A Nonzero Gap Two-Dimensional Carbon Allotrope from Porous Graphene
Graphene is considered one of the most promising materials for future electronic. However, in its pristine form graphene is a gapless material, which imposes limitations to its use in some electronic applications. In order to solve this problem many approaches have been tried, such as, physical and chemical functionalizations. These processes compromise some of the desirable graphene properties. In this work, based on ab initio quantum molecular dynamics, we showed that a two-dimensional carbon allotrope, named biphenylene carbon (BPC) can be obtained from selective dehydrogenation of porous graphene. BPC presents a nonzero bandgap and well-delocalized frontier orbitals. Synthetic routes to BPC are also addressed.
💡 Research Summary
Graphene’s zero‑band‑gap nature limits its direct use in many electronic devices that require a finite energy gap for switching. While various physical and chemical functionalization strategies have been explored, they often degrade graphene’s intrinsic high carrier mobility and mechanical robustness. In this work, the authors propose an alternative route that leverages porous graphene (PG) as a precursor to a novel two‑dimensional carbon allotrope, biphenylene carbon (BPC), which possesses a non‑zero band gap and well‑delocalized frontier orbitals.
Using first‑principles density functional theory (DFT) combined with ab‑initio quantum molecular dynamics (QMD), the study simulates selective dehydrogenation of PG. In the PG lattice, certain C–H bonds are removed, prompting neighboring carbon atoms to form new σ bonds that reorganize the hexagonal network into a periodic pattern of squares and octagons— the biphenylene motif. Geometry optimization yields a planar (with minor rippling) sheet where C–C bond lengths range from 1.38 Å to 1.44 Å, comparable to pristine graphene but with characteristic distortions at the square‑octagon junctions.
Electronic structure calculations reveal that BPC is a direct‑gap semiconductor. The PBE‑GGA functional predicts a band gap of ~0.78 eV, while the more accurate HSE06 hybrid functional gives ~0.92 eV. These values place BPC in the same range as conventional semiconductors such as silicon, making it suitable for field‑effect transistors and optoelectronic components. Importantly, the conduction‑band minimum and valence‑band maximum wavefunctions are delocalized over the entire sheet, suggesting high carrier mobility despite the presence of non‑hexagonal rings. Electron density difference maps and electron localization function (ELF) analyses confirm the coexistence of strong σ‑bonding along the square‑octagon edges and an extended π‑network across the lattice, which together confer both thermal stability and mechanical strength.
Molecular dynamics simulations at 300 K for 10 ps demonstrate that the BPC sheet remains structurally intact, indicating kinetic stability under ambient conditions. Energy analyses show that BPC is energetically competitive with other carbon allotropes, and its formation energy is favorable when dehydrogenation is driven by appropriate external stimuli.

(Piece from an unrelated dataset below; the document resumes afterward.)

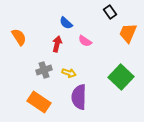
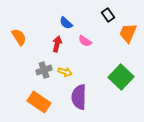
black rectangle: moved 2 px left, 3 px down
yellow arrow: moved 4 px left, 1 px up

The authors also discuss realistic synthetic pathways. One approach involves plasma‑assisted or thermal dehydrogenation of pre‑fabricated porous graphene, where controlled exposure to hydrogen‑free environments at temperatures around 800 °C can induce the required bond rearrangements. An alternative bottom‑up method proposes chemical vapor deposition (CVD) using brominated benzene derivatives as molecular precursors on copper or nickel substrates; the metal catalyst facilitates dehydrogenation and the self‑assembly of the biphenylene network during growth. Process parameters such as substrate temperature, pressure, and exposure time are outlined, offering a practical roadmap for experimental verification.

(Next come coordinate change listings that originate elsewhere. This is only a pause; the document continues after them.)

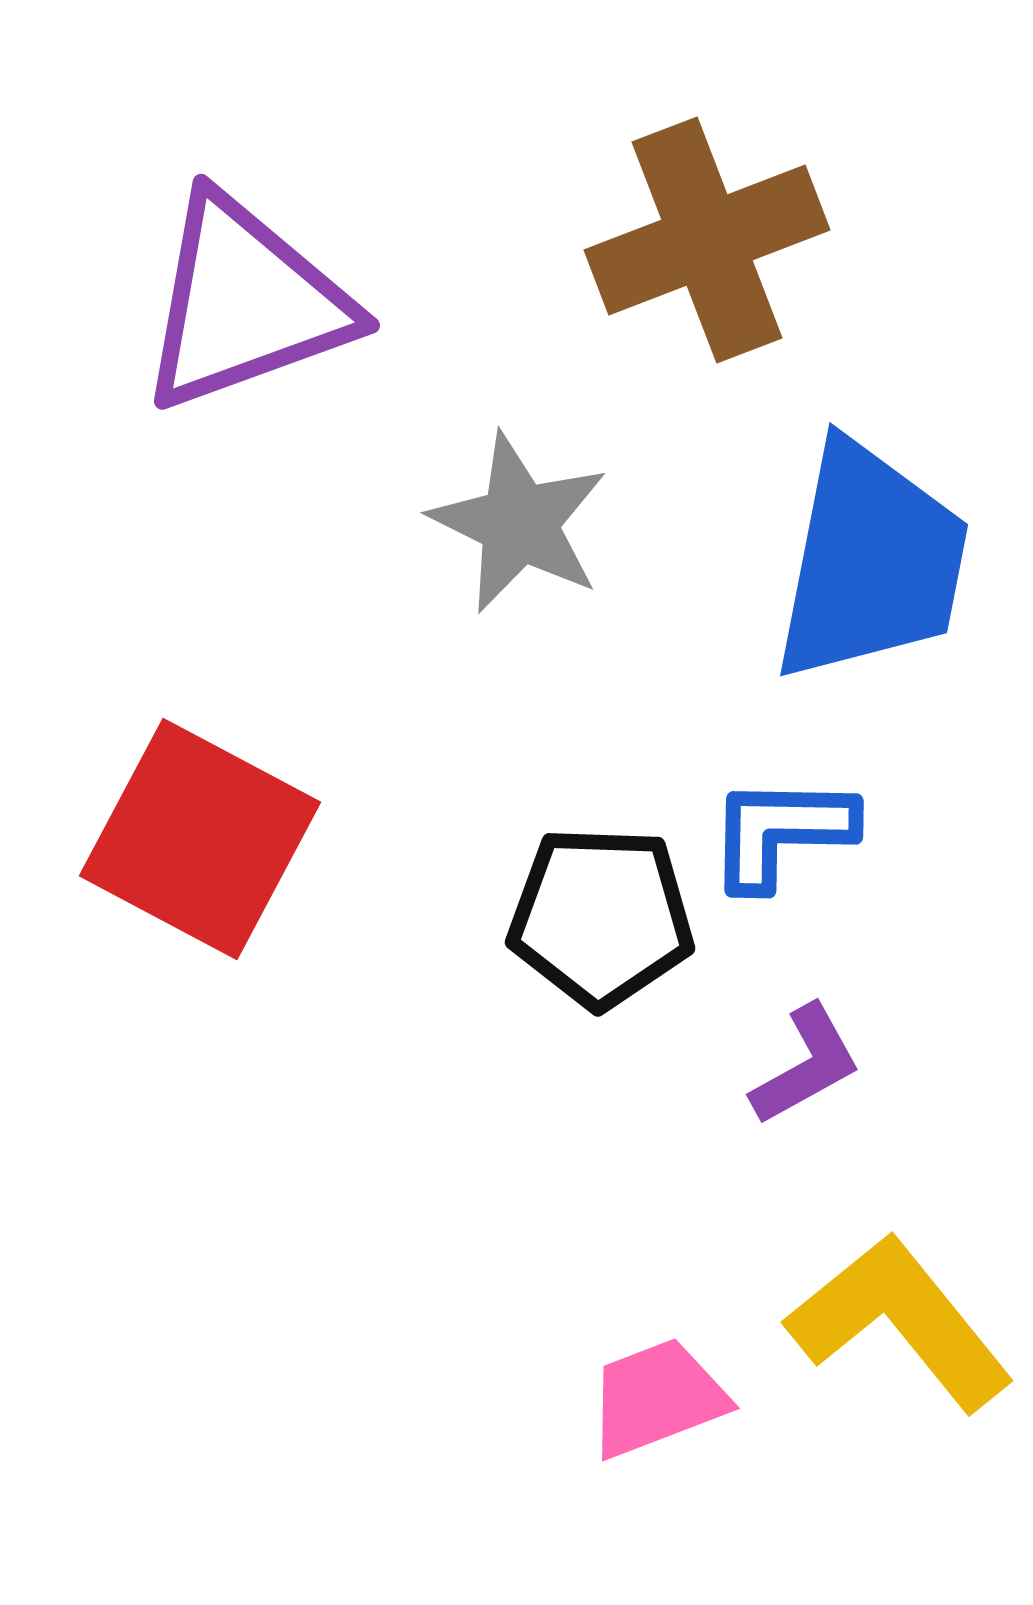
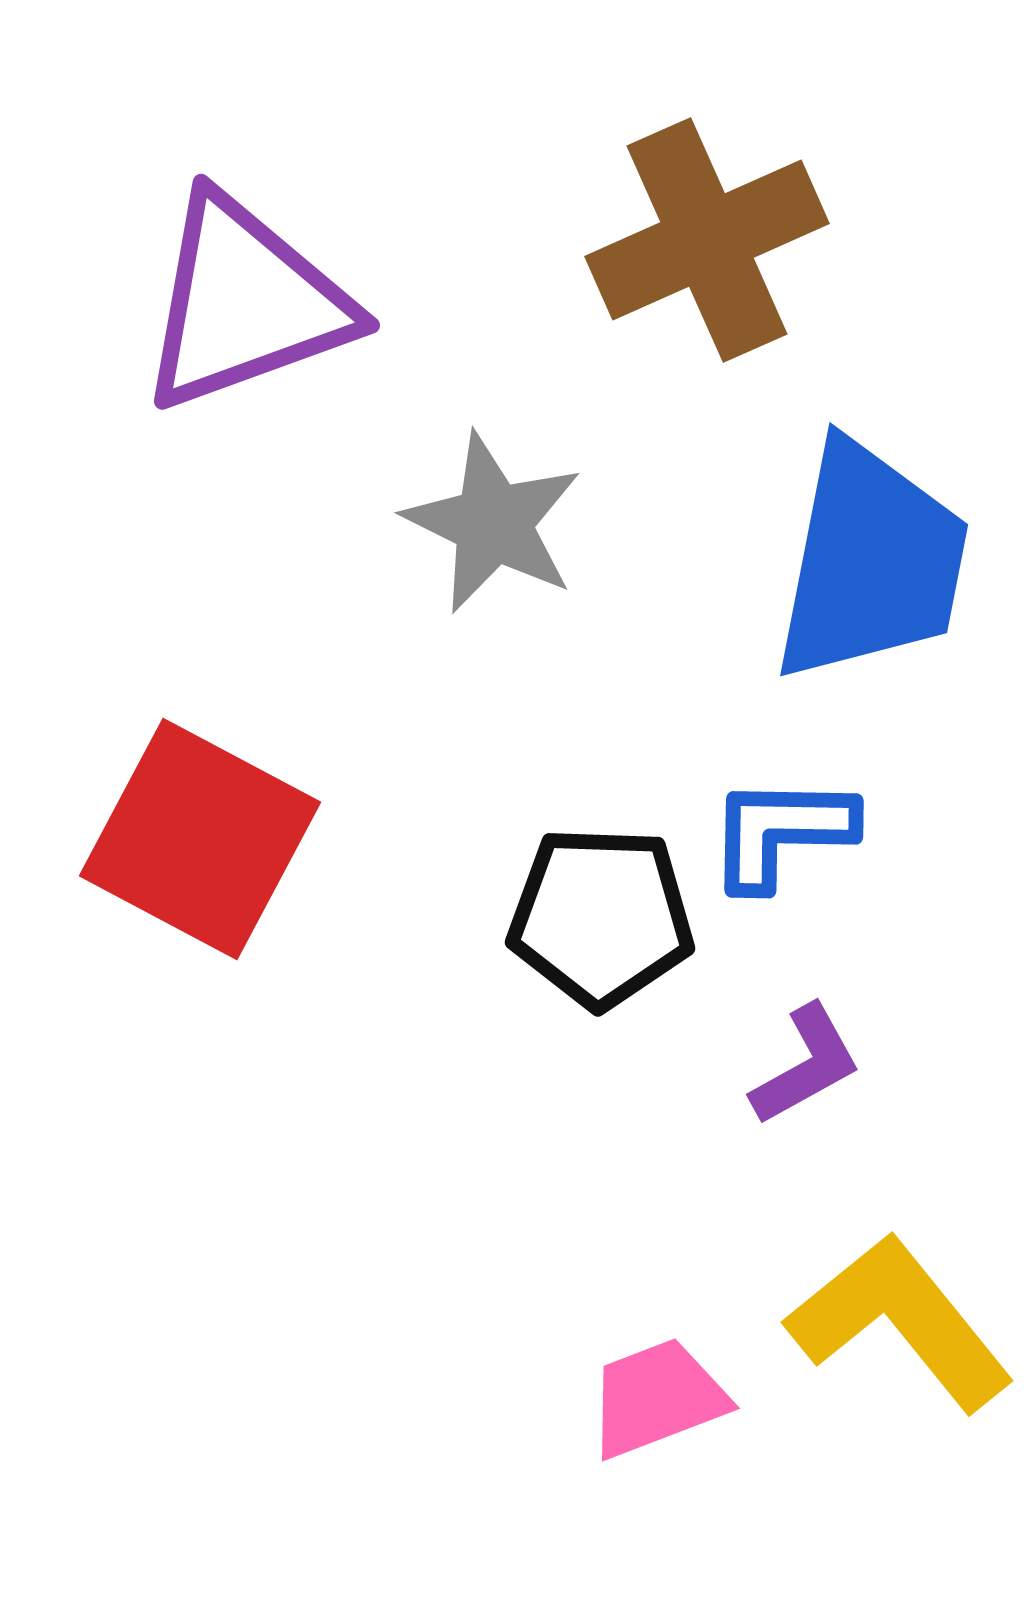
brown cross: rotated 3 degrees counterclockwise
gray star: moved 26 px left
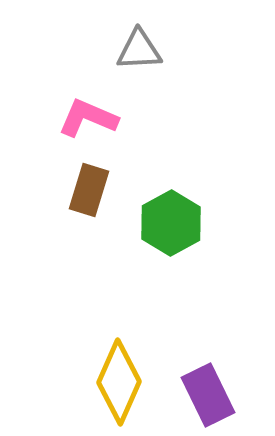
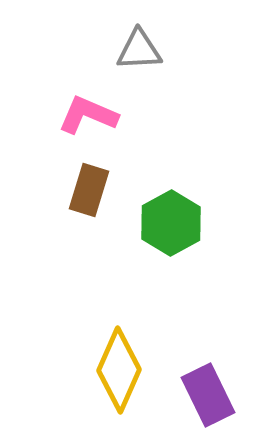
pink L-shape: moved 3 px up
yellow diamond: moved 12 px up
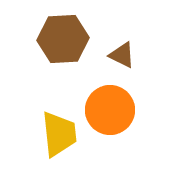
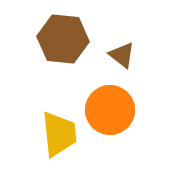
brown hexagon: rotated 9 degrees clockwise
brown triangle: rotated 12 degrees clockwise
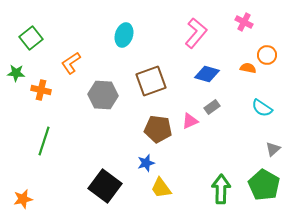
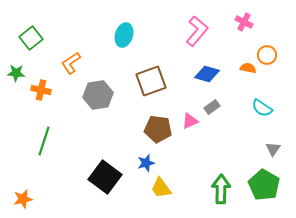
pink L-shape: moved 1 px right, 2 px up
gray hexagon: moved 5 px left; rotated 12 degrees counterclockwise
gray triangle: rotated 14 degrees counterclockwise
black square: moved 9 px up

In summary, this study predicts a new 2D carbon material—biphenylene carbon—that combines graphene‑like high carrier mobility and mechanical resilience with a finite, tunable band gap. The computational evidence for its electronic properties, structural stability, and feasible synthesis routes positions BPC as a promising candidate for next‑generation nanoelectronics, potentially enabling graphene‑based transistors, photodetectors, and flexible semiconductor devices without sacrificing the material’s hallmark performance attributes.